▶ [Problem description] Could you transcribe every record below exactly as written, excluding the pictures?
[Stored data Boundary: Start]
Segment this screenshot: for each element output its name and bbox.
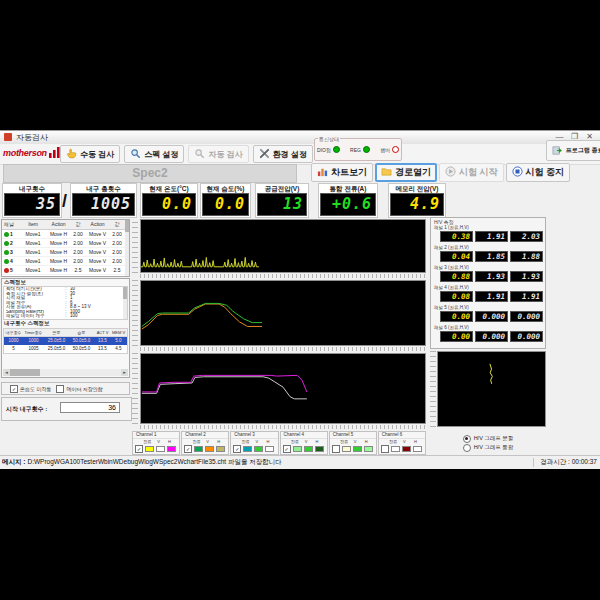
brand-bars-icon: [49, 146, 60, 158]
seven-seg-display: 0.0: [202, 193, 249, 216]
table-row[interactable]: 5Move1Move H2.5Move V2.5: [2, 266, 129, 275]
scrollbar-thumb[interactable]: [10, 369, 40, 376]
table-cell: Move H: [46, 257, 71, 265]
radio-icon[interactable]: [463, 435, 471, 443]
legend-checkbox[interactable]: ✓: [184, 445, 192, 453]
vertical-scrollbar[interactable]: [123, 287, 127, 319]
legend-color-swatch[interactable]: [293, 446, 302, 452]
table-row[interactable]: 1000100025.0±5.050.0±5.013.55.0: [4, 337, 127, 345]
toolbar-button[interactable]: 환경 설정: [253, 145, 313, 163]
hv-channel-displays: 0.000.0000.000: [434, 331, 545, 342]
hv-channel: 채널 4 (전류,H,V)0.081.911.91: [431, 285, 545, 305]
table-row[interactable]: 6Move1Move H2.5Move V2.5: [2, 275, 129, 277]
legend-color-swatch[interactable]: [254, 446, 263, 452]
table-row[interactable]: 3Move1Move H2.00Move V2.00: [2, 248, 129, 257]
hand-icon: [66, 148, 77, 161]
toolbar-button[interactable]: 수동 검사: [60, 145, 120, 163]
legend-checkbox[interactable]: [332, 445, 340, 453]
table-cell: 2.00: [110, 248, 124, 256]
legend-column-label: 전류: [142, 439, 153, 444]
hv-mini-chart[interactable]: [437, 351, 546, 427]
table-row[interactable]: 1Move1Move H2.00Move V2.00: [2, 230, 129, 239]
legend-checkbox[interactable]: ✓: [135, 445, 143, 453]
v-measure-chart[interactable]: [140, 353, 426, 424]
legend-color-swatch[interactable]: [413, 446, 422, 452]
table-cell: 4.5: [111, 345, 126, 353]
channel-number: 2: [10, 239, 13, 247]
legend-color-swatch[interactable]: [304, 446, 313, 452]
radio-icon[interactable]: [463, 444, 471, 452]
action-button[interactable]: 경로열기: [375, 163, 437, 182]
legend-checkbox[interactable]: ✓: [233, 445, 241, 453]
action-button-label: 경로열기: [395, 166, 431, 179]
display-label: 공급전압(V): [256, 184, 308, 193]
table-cell: 1000: [4, 337, 23, 345]
legend-swatch-row: [330, 445, 376, 453]
legend-color-swatch[interactable]: [265, 446, 274, 452]
h-measure-chart[interactable]: [140, 280, 426, 346]
legend-color-swatch[interactable]: [167, 446, 176, 452]
hv-graph-radio[interactable]: H/V 그래프 분할: [430, 434, 546, 443]
hv-channel-list: 채널 1 (전류,H,V)0.381.912.03채널 2 (전류,H,V)0.…: [431, 225, 545, 345]
toolbar-button[interactable]: 스펙 설정: [124, 145, 184, 163]
status-message-label: 메시지 :: [2, 458, 25, 465]
action-button[interactable]: 시험 중지: [506, 163, 571, 182]
legend-color-swatch[interactable]: [145, 446, 154, 452]
start-count-input[interactable]: [60, 402, 120, 413]
legend-color-swatch[interactable]: [342, 446, 351, 452]
horizontal-scrollbar[interactable]: ◂▸: [3, 369, 128, 376]
screen: 자동검사 — ❐ ✕ motherson 수동 검사스펙 설정자동 검사환경 설…: [0, 0, 600, 600]
action-buttons: 차트보기경로열기시험 시작시험 중지: [311, 163, 570, 182]
channel-error-icon: [4, 268, 9, 273]
legend-color-swatch[interactable]: [216, 446, 225, 452]
no-save-option[interactable]: 데이터 저장안함: [56, 385, 102, 393]
seven-seg-display: 0.00: [440, 311, 473, 322]
table-cell: 2.00: [110, 257, 124, 265]
comm-item-label: DIO접: [317, 147, 331, 153]
spec-info-list: 최대 대기시간(분):30측정 시간 설정(초):30시작 채널:1채널 개수:…: [3, 286, 128, 320]
scroll-left-arrow-icon[interactable]: ◂: [3, 369, 10, 376]
comm-status-ok-icon: [333, 146, 340, 153]
no-save-checkbox[interactable]: [56, 385, 64, 393]
legend-color-swatch[interactable]: [156, 446, 165, 452]
hv-graph-radio[interactable]: H/V 그래프 통합: [430, 443, 546, 452]
seven-seg-display: 1.91: [475, 231, 508, 242]
legend-color-swatch[interactable]: [243, 446, 252, 452]
table-row[interactable]: 2Move1Move H2.00Move V2.00: [2, 239, 129, 248]
legend-checkbox[interactable]: [381, 445, 389, 453]
legend-color-swatch[interactable]: [194, 446, 203, 452]
legend-color-swatch[interactable]: [402, 446, 411, 452]
seven-seg-display: 1.85: [475, 251, 508, 262]
table-cell: Move H: [46, 275, 71, 277]
channel-ok-icon: [4, 250, 9, 255]
channel-number: 5: [10, 266, 13, 274]
legend-color-swatch[interactable]: [205, 446, 214, 452]
legend-color-swatch[interactable]: [391, 446, 400, 452]
table-cell: 50.0±5.0: [69, 337, 94, 345]
table-row[interactable]: 4Move1Move H2.00Move V2.00: [2, 257, 129, 266]
humidity-off-option[interactable]: ✓ 온습도 미작동: [10, 385, 51, 393]
status-bar: 메시지 :D:WProgWGA100TesterWbinWDebugWlogWS…: [0, 455, 600, 469]
scrollbar-thumb[interactable]: [123, 287, 127, 299]
table-cell: 2.5: [110, 266, 124, 274]
seven-seg-display: 0.88: [440, 271, 473, 282]
legend-swatch-row: ✓: [281, 445, 327, 453]
seven-seg-display: 4.9: [390, 193, 444, 216]
scroll-right-arrow-icon[interactable]: ▸: [121, 369, 128, 376]
table-row[interactable]: 5100525.0±5.050.0±5.013.54.5: [4, 345, 127, 353]
hv-panel-title: H/V 측정: [431, 218, 545, 225]
legend-color-swatch[interactable]: [353, 446, 362, 452]
scrollbar-thumb[interactable]: [125, 220, 129, 232]
action-button[interactable]: 차트보기: [311, 163, 373, 182]
humidity-off-checkbox[interactable]: ✓: [10, 385, 18, 393]
legend-color-swatch[interactable]: [315, 446, 324, 452]
program-exit-button[interactable]: 프로그램 종료: [546, 140, 600, 161]
legend-color-swatch[interactable]: [364, 446, 373, 452]
seven-seg-display: 0.08: [440, 291, 473, 302]
display-group: 내구횟수35: [2, 183, 62, 218]
legend-checkbox[interactable]: ✓: [283, 445, 291, 453]
seven-seg-display: 1.91: [475, 291, 508, 302]
current-chart[interactable]: [140, 219, 426, 273]
channel-legend: Channel 1전류VH✓Channel 2전류VH✓Channel 3전류V…: [132, 431, 426, 455]
vertical-scrollbar[interactable]: [125, 220, 129, 276]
[Stored data Boundary: End]
▶ [Reply]
Segment this screenshot: for each element output its name and bbox.
brand-bars-icon: [49, 146, 60, 158]
seven-seg-display: 0.0: [202, 193, 249, 216]
table-row[interactable]: 5Move1Move H2.5Move V2.5: [2, 266, 129, 275]
scrollbar-thumb[interactable]: [10, 369, 40, 376]
table-cell: Move H: [46, 257, 71, 265]
radio-icon[interactable]: [463, 435, 471, 443]
legend-checkbox[interactable]: ✓: [184, 445, 192, 453]
vertical-scrollbar[interactable]: [123, 287, 127, 319]
legend-color-swatch[interactable]: [293, 446, 302, 452]
table-row[interactable]: 1000100025.0±5.050.0±5.013.55.0: [4, 337, 127, 345]
toolbar-button[interactable]: 환경 설정: [253, 145, 313, 163]
hv-channel-displays: 0.000.0000.000: [434, 331, 545, 342]
hv-channel: 채널 4 (전류,H,V)0.081.911.91: [431, 285, 545, 305]
table-row[interactable]: 6Move1Move H2.5Move V2.5: [2, 275, 129, 277]
legend-color-swatch[interactable]: [254, 446, 263, 452]
table-row[interactable]: 3Move1Move H2.00Move V2.00: [2, 248, 129, 257]
hand-icon: [66, 148, 77, 161]
toolbar-button[interactable]: 수동 검사: [60, 145, 120, 163]
legend-checkbox[interactable]: [332, 445, 340, 453]
table-cell: 2.00: [110, 248, 124, 256]
legend-column-label: 전류: [142, 439, 153, 444]
hv-mini-chart[interactable]: [437, 351, 546, 427]
table-row[interactable]: 1Move1Move H2.00Move V2.00: [2, 230, 129, 239]
legend-checkbox[interactable]: ✓: [135, 445, 143, 453]
v-measure-chart[interactable]: [140, 353, 426, 424]
legend-color-swatch[interactable]: [413, 446, 422, 452]
table-cell: 4.5: [111, 345, 126, 353]
channel-number: 2: [10, 239, 13, 247]
legend-color-swatch[interactable]: [304, 446, 313, 452]
radio-icon[interactable]: [463, 444, 471, 452]
action-button[interactable]: 경로열기: [375, 163, 437, 182]
legend-checkbox[interactable]: ✓: [233, 445, 241, 453]
action-button-label: 경로열기: [395, 166, 431, 179]
display-label: 공급전압(V): [256, 184, 308, 193]
table-cell: 1000: [4, 337, 23, 345]
legend-swatch-row: [330, 445, 376, 453]
legend-color-swatch[interactable]: [265, 446, 274, 452]
h-measure-chart[interactable]: [140, 280, 426, 346]
legend-color-swatch[interactable]: [167, 446, 176, 452]
hv-graph-radio[interactable]: H/V 그래프 분할: [430, 434, 546, 443]
hv-channel-list: 채널 1 (전류,H,V)0.381.912.03채널 2 (전류,H,V)0.…: [431, 225, 545, 345]
toolbar-button[interactable]: 스펙 설정: [124, 145, 184, 163]
status-message-label: 메시지 :: [2, 458, 25, 465]
action-button[interactable]: 시험 중지: [506, 163, 571, 182]
legend-color-swatch[interactable]: [145, 446, 154, 452]
start-count-input[interactable]: [60, 402, 120, 413]
legend-color-swatch[interactable]: [342, 446, 351, 452]
horizontal-scrollbar[interactable]: ◂▸: [3, 369, 128, 376]
screen: 자동검사 — ❐ ✕ motherson 수동 검사스펙 설정자동 검사환경 설…: [0, 0, 600, 600]
action-buttons: 차트보기경로열기시험 시작시험 중지: [311, 163, 570, 182]
channel-error-icon: [4, 268, 9, 273]
legend-color-swatch[interactable]: [216, 446, 225, 452]
no-save-option[interactable]: 데이터 저장안함: [56, 385, 102, 393]
seven-seg-display: 0.00: [440, 311, 473, 322]
table-cell: 2.00: [110, 257, 124, 265]
comm-item-label: DIO접: [317, 147, 331, 153]
spec-info-list: 최대 대기시간(분):30측정 시간 설정(초):30시작 채널:1채널 개수:…: [3, 286, 128, 320]
scroll-left-arrow-icon[interactable]: ◂: [3, 369, 10, 376]
comm-status-ok-icon: [333, 146, 340, 153]
no-save-checkbox[interactable]: [56, 385, 64, 393]
legend-color-swatch[interactable]: [156, 446, 165, 452]
hv-graph-radio[interactable]: H/V 그래프 통합: [430, 443, 546, 452]
seven-seg-display: 1.91: [475, 231, 508, 242]
legend-color-swatch[interactable]: [243, 446, 252, 452]
table-row[interactable]: 2Move1Move H2.00Move V2.00: [2, 239, 129, 248]
legend-checkbox[interactable]: [381, 445, 389, 453]
legend-color-swatch[interactable]: [194, 446, 203, 452]
legend-color-swatch[interactable]: [402, 446, 411, 452]
seven-seg-display: 1.85: [475, 251, 508, 262]
table-cell: Move H: [46, 275, 71, 277]
channel-ok-icon: [4, 250, 9, 255]
channel-number: 5: [10, 266, 13, 274]
legend-color-swatch[interactable]: [205, 446, 214, 452]
legend-color-swatch[interactable]: [391, 446, 400, 452]
table-cell: 50.0±5.0: [69, 337, 94, 345]
table-row[interactable]: 4Move1Move H2.00Move V2.00: [2, 257, 129, 266]
humidity-off-option[interactable]: ✓ 온습도 미작동: [10, 385, 51, 393]
status-bar: 메시지 :D:WProgWGA100TesterWbinWDebugWlogWS…: [0, 455, 600, 469]
scrollbar-thumb[interactable]: [123, 287, 127, 299]
table-cell: 2.5: [110, 266, 124, 274]
seven-seg-display: 0.88: [440, 271, 473, 282]
legend-swatch-row: ✓: [281, 445, 327, 453]
seven-seg-display: 4.9: [390, 193, 444, 216]
scroll-right-arrow-icon[interactable]: ▸: [121, 369, 128, 376]
table-row[interactable]: 5100525.0±5.050.0±5.013.54.5: [4, 345, 127, 353]
hv-panel-title: H/V 측정: [431, 218, 545, 225]
legend-color-swatch[interactable]: [353, 446, 362, 452]
scrollbar-thumb[interactable]: [125, 220, 129, 232]
action-button[interactable]: 차트보기: [311, 163, 373, 182]
humidity-off-checkbox[interactable]: ✓: [10, 385, 18, 393]
legend-color-swatch[interactable]: [315, 446, 324, 452]
program-exit-button[interactable]: 프로그램 종료: [546, 140, 600, 161]
legend-color-swatch[interactable]: [364, 446, 373, 452]
seven-seg-display: 0.08: [440, 291, 473, 302]
display-group: 내구횟수35: [2, 183, 62, 218]
legend-checkbox[interactable]: ✓: [283, 445, 291, 453]
seven-seg-display: 1.91: [475, 291, 508, 302]
current-chart[interactable]: [140, 219, 426, 273]
channel-legend: Channel 1전류VH✓Channel 2전류VH✓Channel 3전류V…: [132, 431, 426, 455]
vertical-scrollbar[interactable]: [125, 220, 129, 276]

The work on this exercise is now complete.